*Information supplied*.

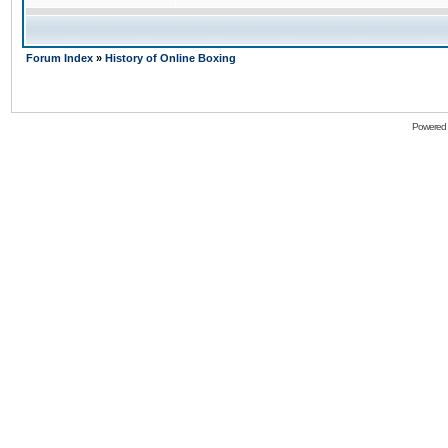
Forum Index
»
History of Online Boxing
Powered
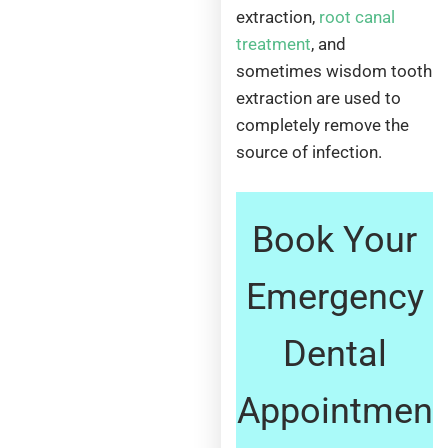
extraction,
root canal
treatment
, and
sometimes wisdom tooth
extraction are used to
completely remove the
source of infection.
Book Your
Emergency
Dental
Appointmen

*Work to be completed*. Could you give the material again exactly as it stands, omitting any image?

*Solution for this exercise*.
Forum Index
»
History of Online Boxing
Powered
extraction,
root canal
treatment
, and
sometimes wisdom tooth
extraction are used to
completely remove the
source of infection.
Book Your
Emergency
Dental
Appointmen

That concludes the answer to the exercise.